Стас хмурится. Скорее всего, «еще куда».
— Твой ход, — легко переставляю фигурку. Я сознательно сдаюсь, загоняя себя в будущий проигрыш. Пускай Стас порадуется, может, перестанет устраивать мне в который раз гестапо.
— Ты специально лажаешь, дорогая? — цокает языком Стас, — это же глупый ход. Ты же у нас гуру в шахматах, но эту глупость увидит даже начинающий…
— Мозги, видимо, не соображают после ваших обнимашек, — бросаю я. Никогда не признаюсь в подстроенном самой себе поражении. Стас довольно улыбается.
— Так, может, я не с того начал нашу игру в шахматы? Надо было что посерьезнее сделать, тогда бы я всегда побеждал, а, Вероник?
— Толку-то. Тогда бы в шахматы играть не научился, — отвечаю максимально равнодушно. Вот так и живем. Мало того, что в школе сижу как на вулкане, так еще и здесь не все спокойно, и постоянно надо отбивать мячики подколов. Как же я устала от всего этого! Почему мы со Стасом почти никогда не можем поговорить по-нормальному, без этого вечного сексуального подтекста, такого обидного для меня? Дразнит девочку конфеткой. И знает прекрасно, что конфетку давать такой без надобности, и все равно — дразнит.

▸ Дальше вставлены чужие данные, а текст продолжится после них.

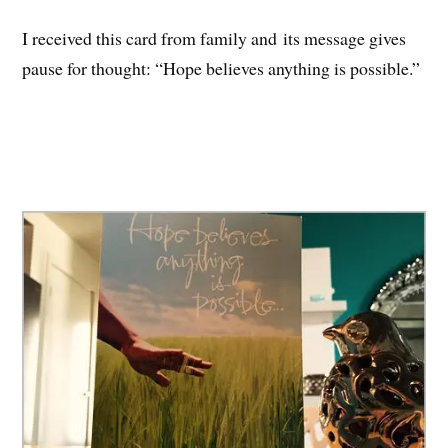
I received this card from family and its message gives
pause for thought: “Hope believes anything is possible.”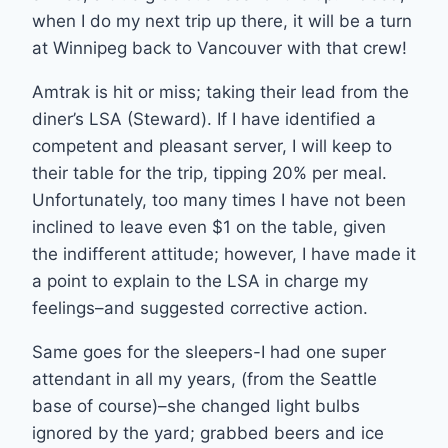
when I do my next trip up there, it will be a turn
at Winnipeg back to Vancouver with that crew!
Amtrak is hit or miss; taking their lead from the
diner’s LSA (Steward). If I have identified a
competent and pleasant server, I will keep to
their table for the trip, tipping 20% per meal.
Unfortunately, too many times I have not been
inclined to leave even $1 on the table, given
the indifferent attitude; however, I have made it
a point to explain to the LSA in charge my
feelings–and suggested corrective action.
Same goes for the sleepers-I had one super
attendant in all my years, (from the Seattle
base of course)–she changed light bulbs
ignored by the yard; grabbed beers and ice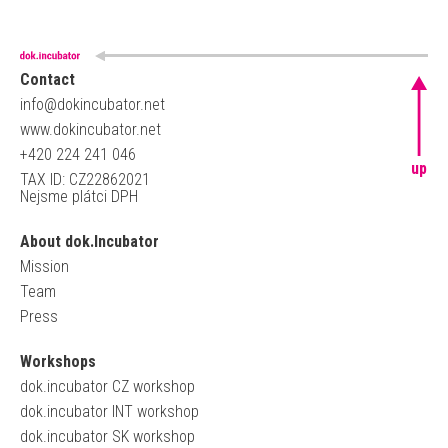
Contact
info@dokincubator.net
www.dokincubator.net
+420 224 241 046
up
TAX ID: CZ22862021
Nejsme plátci DPH
About dok.Incubator
Mission
Team
Press
Workshops
dok.incubator CZ workshop
dok.incubator INT workshop
dok.incubator SK workshop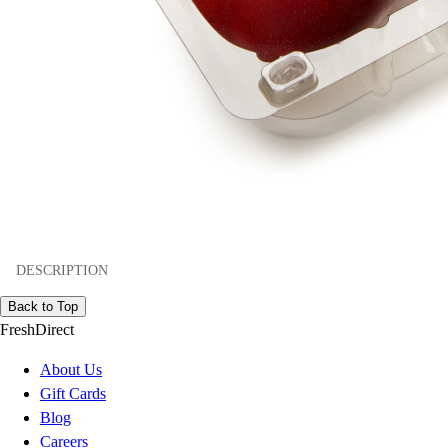
DESCRIPTION
Back to Top
FreshDirect
About Us
Gift Cards
Blog
Careers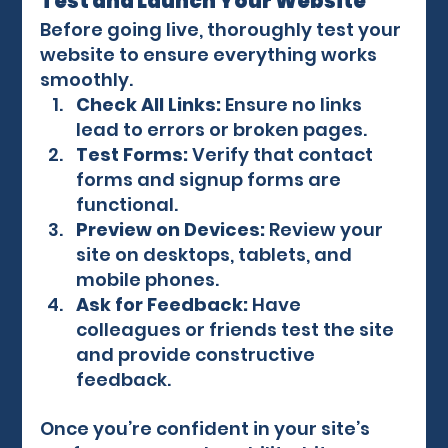
Test and Launch Your Website
Before going live, thoroughly test your 
website to ensure everything works 
smoothly.
Check All Links:
 Ensure no links 
lead to errors or broken pages.
Test Forms:
 Verify that contact 
forms and signup forms are 
functional.
Preview on Devices:
 Review your 
site on desktops, tablets, and 
mobile phones.
Ask for Feedback:
 Have 
colleagues or friends test the site 
and provide constructive 
feedback.
Once you’re confident in your site’s 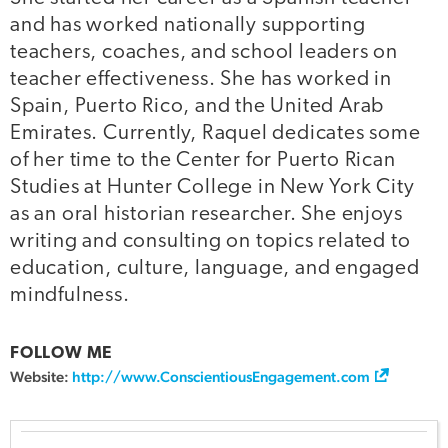
and has worked nationally supporting
teachers, coaches, and school leaders on
teacher effectiveness. She has worked in
Spain, Puerto Rico, and the United Arab
Emirates. Currently, Raquel dedicates some
of her time to the Center for Puerto Rican
Studies at Hunter College in New York City
as an oral historian researcher. She enjoys
writing and consulting on topics related to
education, culture, language, and engaged
mindfulness.
FOLLOW ME
Website:
http://www.ConscientiousEngagement.com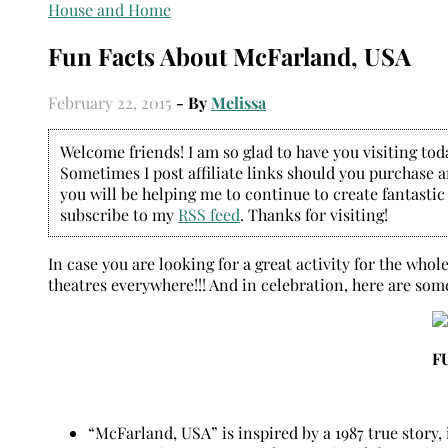
House and Home
Fun Facts About McFarland, USA
February 22, 2015
- By
Melissa
Welcome friends! I am so glad to have you visiting today
Sometimes I post affiliate links should you purchase an
you will be helping me to continue to create fantastic
subscribe to my
RSS feed
. Thanks for visiting!
In case you are looking for a great activity for the who
theatres everywhere!!! And in celebration, here are som
F
“McFarland, USA” is inspired by a 1987 true story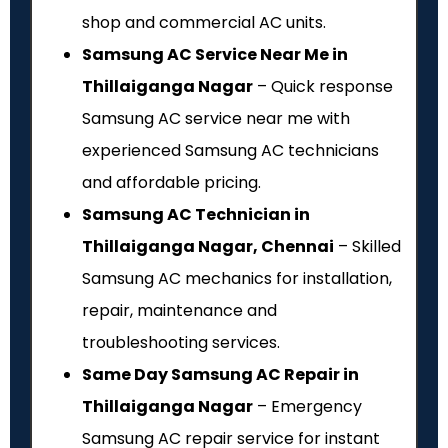
shop and commercial AC units.
Samsung AC Service Near Me in
Thillaiganga Nagar
– Quick response
Samsung AC service near me with
experienced Samsung AC technicians
and affordable pricing.
Samsung AC Technician in
Thillaiganga Nagar, Chennai
– Skilled
Samsung AC mechanics for installation,
repair, maintenance and
troubleshooting services.
Same Day Samsung AC Repair in
Thillaiganga Nagar
– Emergency
Samsung AC repair service for instant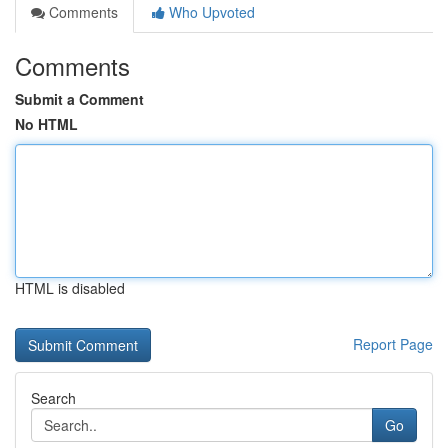
Comments
Who Upvoted
Comments
Submit a Comment
No HTML
HTML is disabled
Report Page
Search
Go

А как хочется поговорить с кем-нибудь! О холодной осени, о твоих маленьких радостях, о печалях… да о чем угодно! И не ждать насмешки в ответ. И не думать о том, что говоришь, просто говорить — от души, искренне, не таясь, о том, что волнует и вдохновляет. А потом — познакомиться еще ближе, чтобы ближе некуда, и тоже не бояться, что ты не понравишься, что сделаешь что-то не так…
Неужели я хочу так много?
— А может, ну их, шахматы, — голос Стаса звучит очень многообещающе.
Кручу пальцем у виска. Такое мне не свойственно, но Стас очень старается. Желаю треснуть его по голове чем-нибудь тяжеленьким! Или сесть к нему на колени и целовать без памяти.
Но второе невыполнимо в силу моих устойчивых принципов, а первое — потому, что в принципе невыполнимо. Стас все-таки еще и тренер по рукопашке, а я даже не могу представить, как человека можно ударить.